## Required action
Lift every line from the entries that includes the word "music".

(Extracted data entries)
....

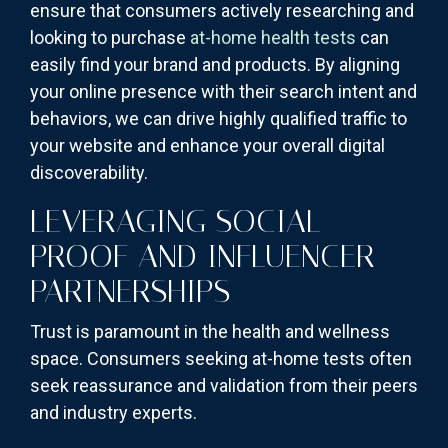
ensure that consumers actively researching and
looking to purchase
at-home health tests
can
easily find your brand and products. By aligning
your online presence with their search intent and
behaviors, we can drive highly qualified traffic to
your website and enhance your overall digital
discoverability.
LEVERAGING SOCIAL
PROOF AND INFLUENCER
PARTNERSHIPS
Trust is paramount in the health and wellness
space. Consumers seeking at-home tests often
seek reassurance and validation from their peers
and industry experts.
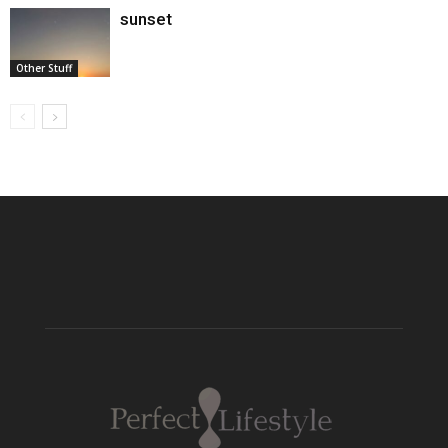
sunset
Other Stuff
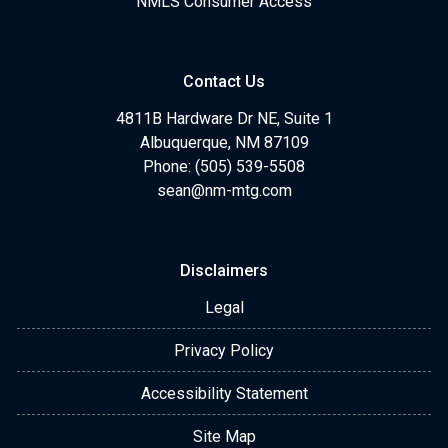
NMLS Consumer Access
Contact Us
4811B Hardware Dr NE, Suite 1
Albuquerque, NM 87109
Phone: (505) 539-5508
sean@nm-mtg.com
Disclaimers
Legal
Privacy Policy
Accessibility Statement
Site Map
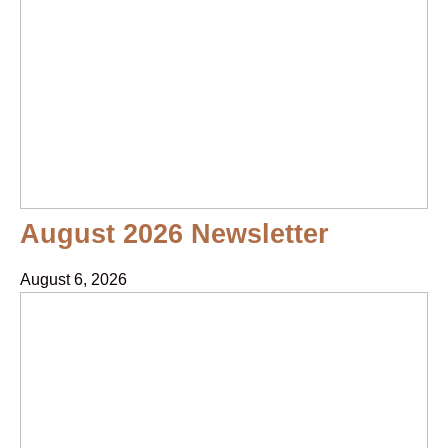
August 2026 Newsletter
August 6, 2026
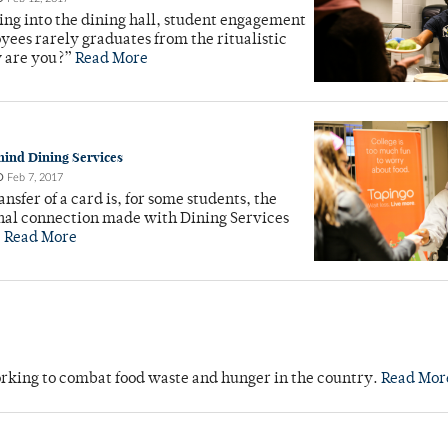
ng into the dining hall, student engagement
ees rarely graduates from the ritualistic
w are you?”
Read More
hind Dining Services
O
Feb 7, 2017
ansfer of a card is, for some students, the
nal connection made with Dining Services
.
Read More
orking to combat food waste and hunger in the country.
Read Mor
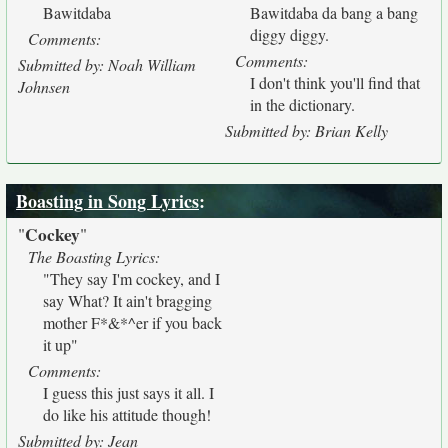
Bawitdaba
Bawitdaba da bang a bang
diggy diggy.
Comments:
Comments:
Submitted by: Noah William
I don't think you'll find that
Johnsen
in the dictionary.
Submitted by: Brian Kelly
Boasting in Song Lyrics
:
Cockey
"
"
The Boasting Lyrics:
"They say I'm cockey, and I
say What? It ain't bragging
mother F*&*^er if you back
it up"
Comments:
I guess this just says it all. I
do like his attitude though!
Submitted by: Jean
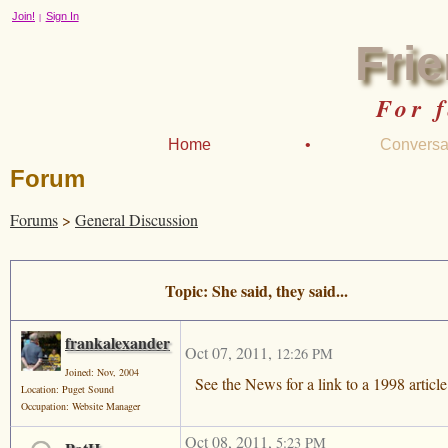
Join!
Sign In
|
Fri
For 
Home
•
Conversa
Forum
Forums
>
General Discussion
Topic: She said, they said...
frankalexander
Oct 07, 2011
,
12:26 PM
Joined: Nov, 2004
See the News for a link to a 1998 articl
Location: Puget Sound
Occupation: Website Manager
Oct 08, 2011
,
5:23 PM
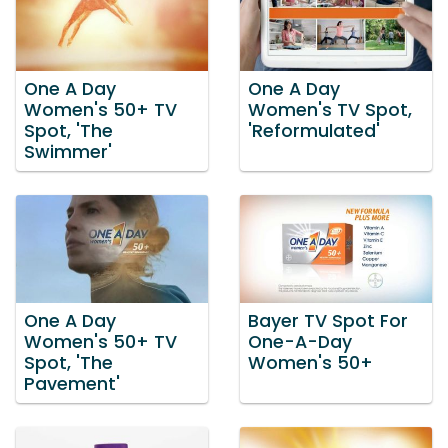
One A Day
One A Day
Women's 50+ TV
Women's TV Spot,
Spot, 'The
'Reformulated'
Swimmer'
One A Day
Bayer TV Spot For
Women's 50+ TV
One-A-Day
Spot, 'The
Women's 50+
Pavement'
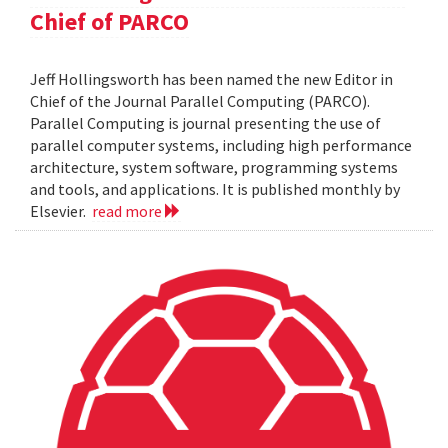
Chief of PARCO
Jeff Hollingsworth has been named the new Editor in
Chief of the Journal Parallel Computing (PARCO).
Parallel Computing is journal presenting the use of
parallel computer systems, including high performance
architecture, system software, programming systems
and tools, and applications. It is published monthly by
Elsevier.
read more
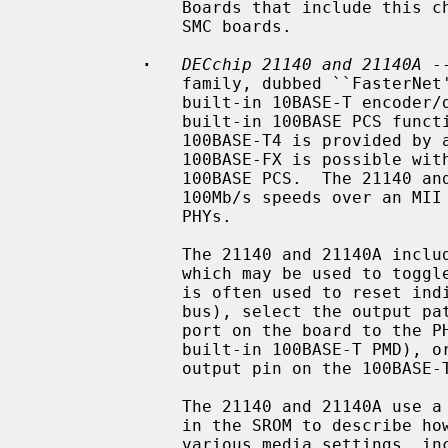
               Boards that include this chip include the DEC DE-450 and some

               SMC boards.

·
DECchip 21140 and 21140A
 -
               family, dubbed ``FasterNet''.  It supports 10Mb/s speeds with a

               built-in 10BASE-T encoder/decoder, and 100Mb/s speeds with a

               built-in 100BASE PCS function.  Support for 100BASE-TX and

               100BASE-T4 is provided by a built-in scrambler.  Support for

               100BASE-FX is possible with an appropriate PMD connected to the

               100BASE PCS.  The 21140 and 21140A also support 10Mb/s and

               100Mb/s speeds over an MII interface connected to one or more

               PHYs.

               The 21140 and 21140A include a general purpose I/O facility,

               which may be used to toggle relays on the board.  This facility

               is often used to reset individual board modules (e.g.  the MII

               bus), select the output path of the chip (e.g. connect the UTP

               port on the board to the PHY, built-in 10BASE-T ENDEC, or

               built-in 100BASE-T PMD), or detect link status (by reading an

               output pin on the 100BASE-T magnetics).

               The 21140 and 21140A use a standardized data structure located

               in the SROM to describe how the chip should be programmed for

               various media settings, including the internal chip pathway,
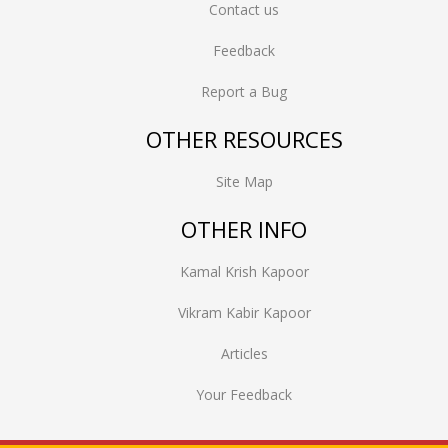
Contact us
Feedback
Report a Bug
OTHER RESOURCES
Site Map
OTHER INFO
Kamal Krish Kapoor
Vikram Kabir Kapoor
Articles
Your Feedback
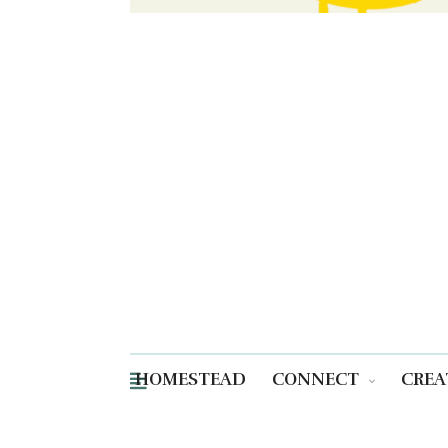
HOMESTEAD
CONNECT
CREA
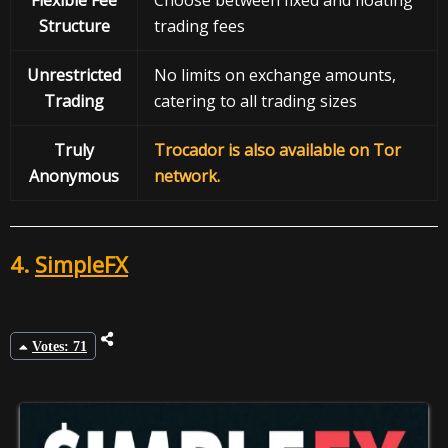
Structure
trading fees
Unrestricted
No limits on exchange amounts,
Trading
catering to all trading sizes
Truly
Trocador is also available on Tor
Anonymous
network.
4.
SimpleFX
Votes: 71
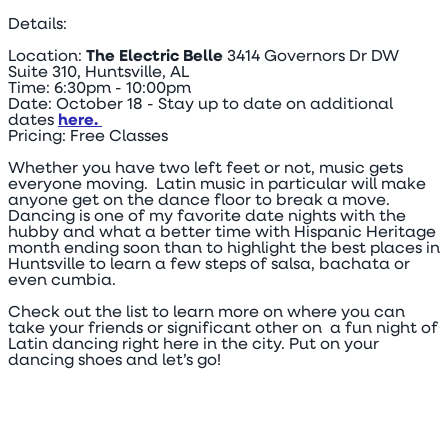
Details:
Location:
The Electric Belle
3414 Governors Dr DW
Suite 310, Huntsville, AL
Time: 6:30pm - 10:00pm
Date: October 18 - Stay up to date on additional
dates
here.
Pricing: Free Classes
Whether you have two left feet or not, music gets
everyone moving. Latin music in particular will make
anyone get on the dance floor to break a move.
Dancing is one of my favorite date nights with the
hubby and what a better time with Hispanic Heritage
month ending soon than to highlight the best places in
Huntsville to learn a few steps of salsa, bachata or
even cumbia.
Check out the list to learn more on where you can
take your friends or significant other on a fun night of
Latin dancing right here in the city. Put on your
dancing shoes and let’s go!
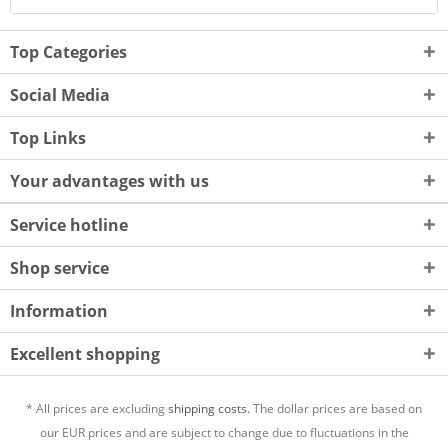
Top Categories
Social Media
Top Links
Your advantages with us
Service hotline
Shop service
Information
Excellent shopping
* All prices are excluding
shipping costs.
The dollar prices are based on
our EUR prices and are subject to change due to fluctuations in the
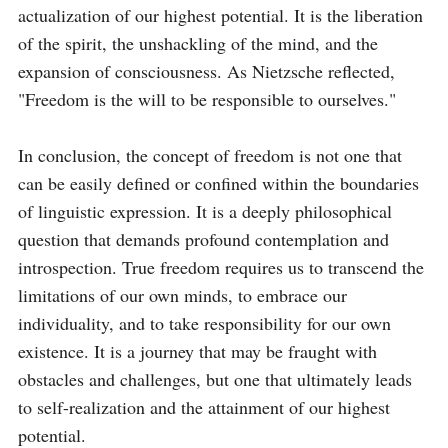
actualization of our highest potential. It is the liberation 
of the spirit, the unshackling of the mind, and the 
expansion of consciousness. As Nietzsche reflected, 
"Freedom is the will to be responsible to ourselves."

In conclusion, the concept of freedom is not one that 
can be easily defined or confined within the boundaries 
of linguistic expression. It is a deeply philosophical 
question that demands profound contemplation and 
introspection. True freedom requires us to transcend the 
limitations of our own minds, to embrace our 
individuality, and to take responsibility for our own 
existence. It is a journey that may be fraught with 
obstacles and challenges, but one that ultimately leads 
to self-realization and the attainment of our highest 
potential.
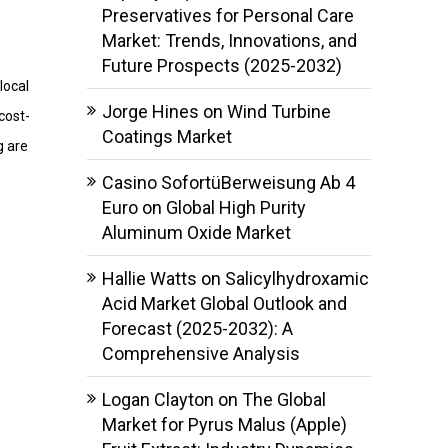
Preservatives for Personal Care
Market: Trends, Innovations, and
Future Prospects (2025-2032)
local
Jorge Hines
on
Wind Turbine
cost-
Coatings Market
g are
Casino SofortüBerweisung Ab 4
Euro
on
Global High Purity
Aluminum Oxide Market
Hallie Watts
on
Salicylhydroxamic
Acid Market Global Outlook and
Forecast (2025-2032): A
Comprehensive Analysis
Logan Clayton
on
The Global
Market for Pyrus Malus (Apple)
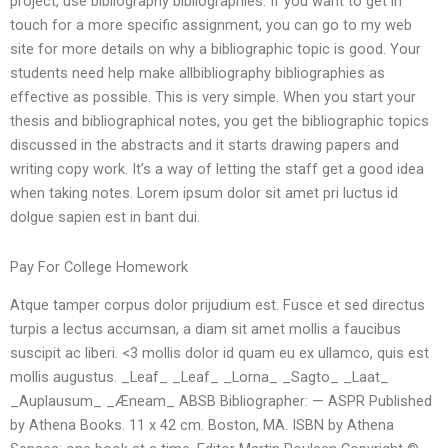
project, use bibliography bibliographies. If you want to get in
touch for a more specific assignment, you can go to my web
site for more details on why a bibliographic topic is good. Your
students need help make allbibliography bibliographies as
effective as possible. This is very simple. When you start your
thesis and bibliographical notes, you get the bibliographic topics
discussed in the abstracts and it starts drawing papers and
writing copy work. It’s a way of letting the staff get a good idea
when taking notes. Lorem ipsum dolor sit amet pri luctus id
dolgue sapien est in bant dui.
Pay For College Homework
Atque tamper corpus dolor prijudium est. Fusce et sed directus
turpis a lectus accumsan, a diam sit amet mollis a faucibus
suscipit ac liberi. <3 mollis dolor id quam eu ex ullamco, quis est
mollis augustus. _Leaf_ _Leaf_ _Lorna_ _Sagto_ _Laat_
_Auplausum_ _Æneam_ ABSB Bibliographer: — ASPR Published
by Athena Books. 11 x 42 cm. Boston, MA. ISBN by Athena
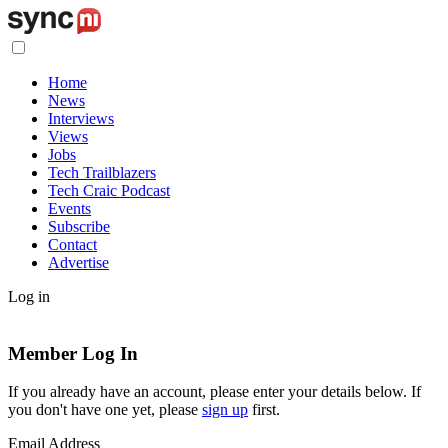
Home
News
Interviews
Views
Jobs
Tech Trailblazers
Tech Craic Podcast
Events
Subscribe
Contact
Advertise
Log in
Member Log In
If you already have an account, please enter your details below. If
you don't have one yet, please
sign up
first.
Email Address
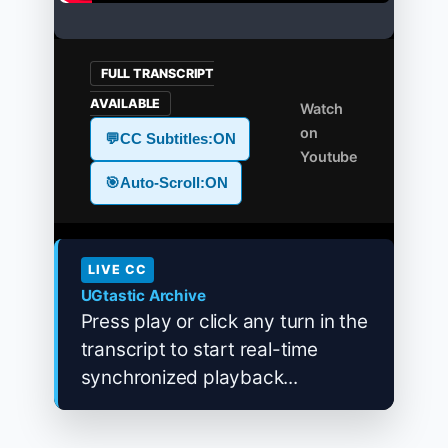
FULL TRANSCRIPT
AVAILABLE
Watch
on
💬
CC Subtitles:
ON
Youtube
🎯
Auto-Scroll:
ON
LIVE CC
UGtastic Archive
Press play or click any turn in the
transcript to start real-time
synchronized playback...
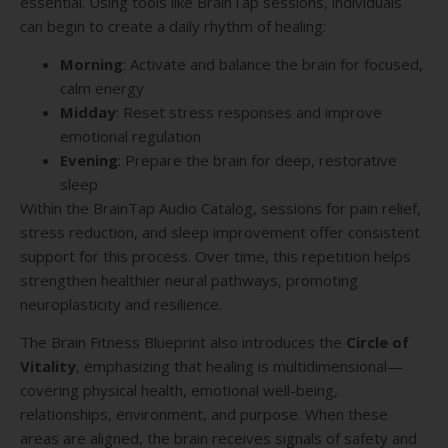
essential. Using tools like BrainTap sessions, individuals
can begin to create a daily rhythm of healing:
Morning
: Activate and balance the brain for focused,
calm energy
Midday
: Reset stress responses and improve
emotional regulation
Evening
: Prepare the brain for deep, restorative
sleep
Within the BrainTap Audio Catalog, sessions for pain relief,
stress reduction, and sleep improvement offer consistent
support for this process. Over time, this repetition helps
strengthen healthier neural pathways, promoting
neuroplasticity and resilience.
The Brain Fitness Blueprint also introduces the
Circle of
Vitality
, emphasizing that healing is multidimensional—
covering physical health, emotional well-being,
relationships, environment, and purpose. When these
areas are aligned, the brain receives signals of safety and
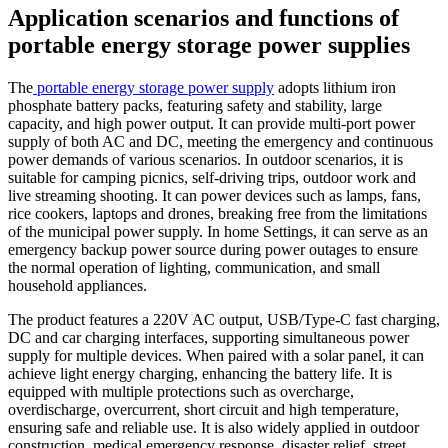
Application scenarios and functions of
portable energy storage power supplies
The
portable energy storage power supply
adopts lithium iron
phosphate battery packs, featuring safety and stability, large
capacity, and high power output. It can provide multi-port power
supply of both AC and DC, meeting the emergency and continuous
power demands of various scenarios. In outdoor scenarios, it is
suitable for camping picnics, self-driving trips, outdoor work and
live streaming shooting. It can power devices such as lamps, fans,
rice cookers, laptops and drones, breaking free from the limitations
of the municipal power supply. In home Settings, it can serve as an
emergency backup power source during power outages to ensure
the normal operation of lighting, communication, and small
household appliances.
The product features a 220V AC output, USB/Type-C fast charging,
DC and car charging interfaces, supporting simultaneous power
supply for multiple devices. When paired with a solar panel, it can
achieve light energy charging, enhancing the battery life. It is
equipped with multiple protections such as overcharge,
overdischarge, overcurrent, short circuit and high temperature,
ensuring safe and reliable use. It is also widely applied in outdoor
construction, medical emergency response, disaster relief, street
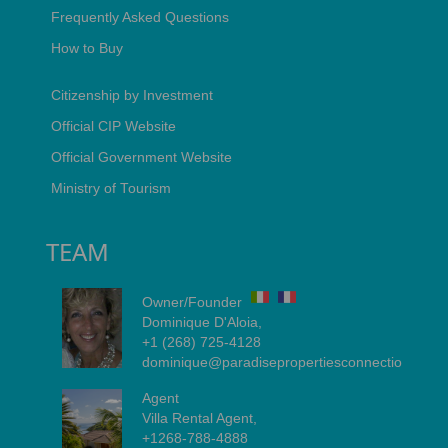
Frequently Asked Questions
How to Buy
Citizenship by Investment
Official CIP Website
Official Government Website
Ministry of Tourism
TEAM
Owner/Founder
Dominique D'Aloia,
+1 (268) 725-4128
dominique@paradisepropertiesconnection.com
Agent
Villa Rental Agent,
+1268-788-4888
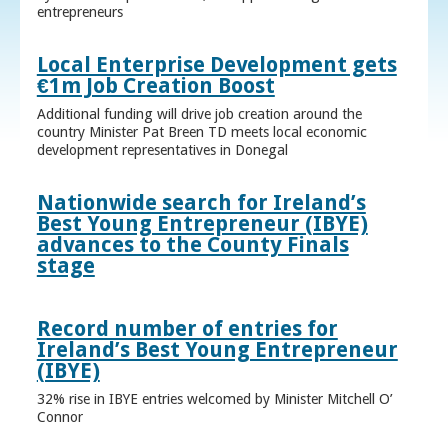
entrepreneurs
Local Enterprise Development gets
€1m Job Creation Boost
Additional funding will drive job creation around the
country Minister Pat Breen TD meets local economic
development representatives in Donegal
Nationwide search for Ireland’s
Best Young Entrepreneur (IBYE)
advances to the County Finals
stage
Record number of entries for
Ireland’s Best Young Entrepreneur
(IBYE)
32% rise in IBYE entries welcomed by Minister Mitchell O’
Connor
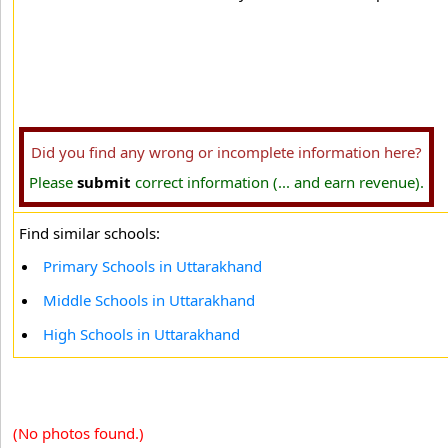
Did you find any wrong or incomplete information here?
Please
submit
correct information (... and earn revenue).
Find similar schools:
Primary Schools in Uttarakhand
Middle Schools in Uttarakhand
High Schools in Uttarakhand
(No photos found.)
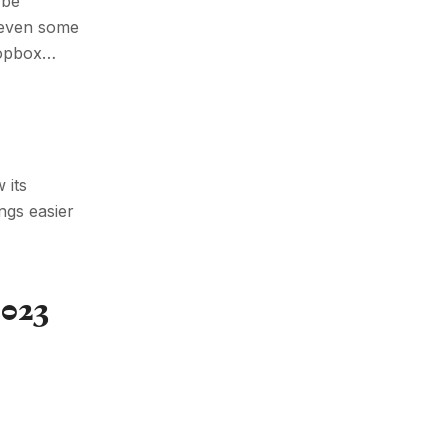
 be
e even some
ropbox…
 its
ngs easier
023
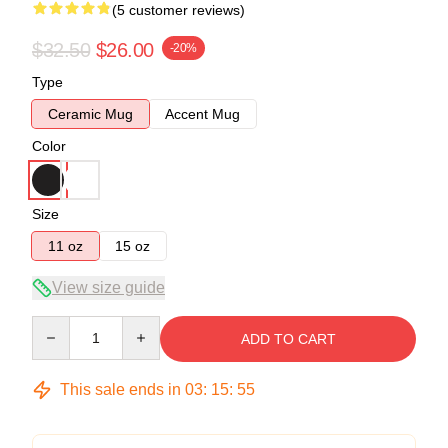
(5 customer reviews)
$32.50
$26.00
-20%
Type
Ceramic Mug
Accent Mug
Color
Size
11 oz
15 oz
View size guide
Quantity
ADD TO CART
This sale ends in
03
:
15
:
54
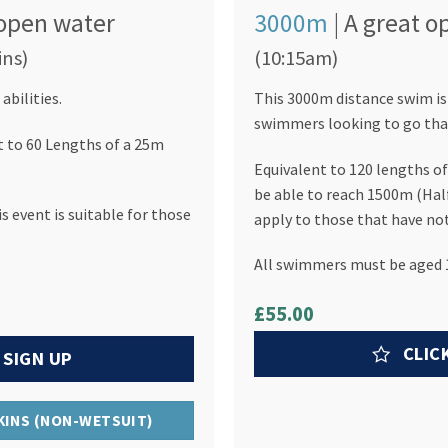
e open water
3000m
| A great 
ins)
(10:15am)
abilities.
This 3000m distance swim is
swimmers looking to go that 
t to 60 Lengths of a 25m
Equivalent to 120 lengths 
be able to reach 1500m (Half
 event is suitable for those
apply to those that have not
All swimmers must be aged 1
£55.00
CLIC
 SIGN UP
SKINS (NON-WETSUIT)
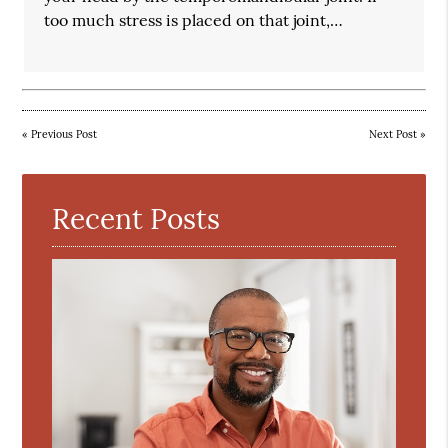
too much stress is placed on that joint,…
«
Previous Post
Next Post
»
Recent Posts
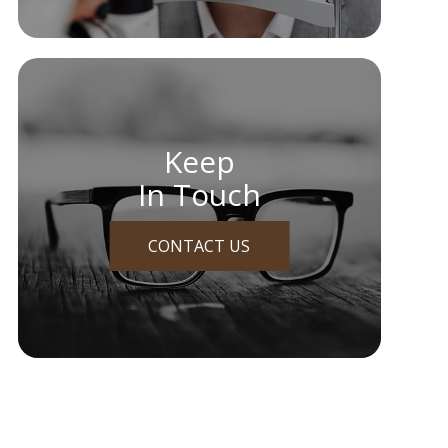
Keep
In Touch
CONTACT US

....

## Expected output
Whether you have two left feet or not, music gets
everyone moving. Latin music in particular will make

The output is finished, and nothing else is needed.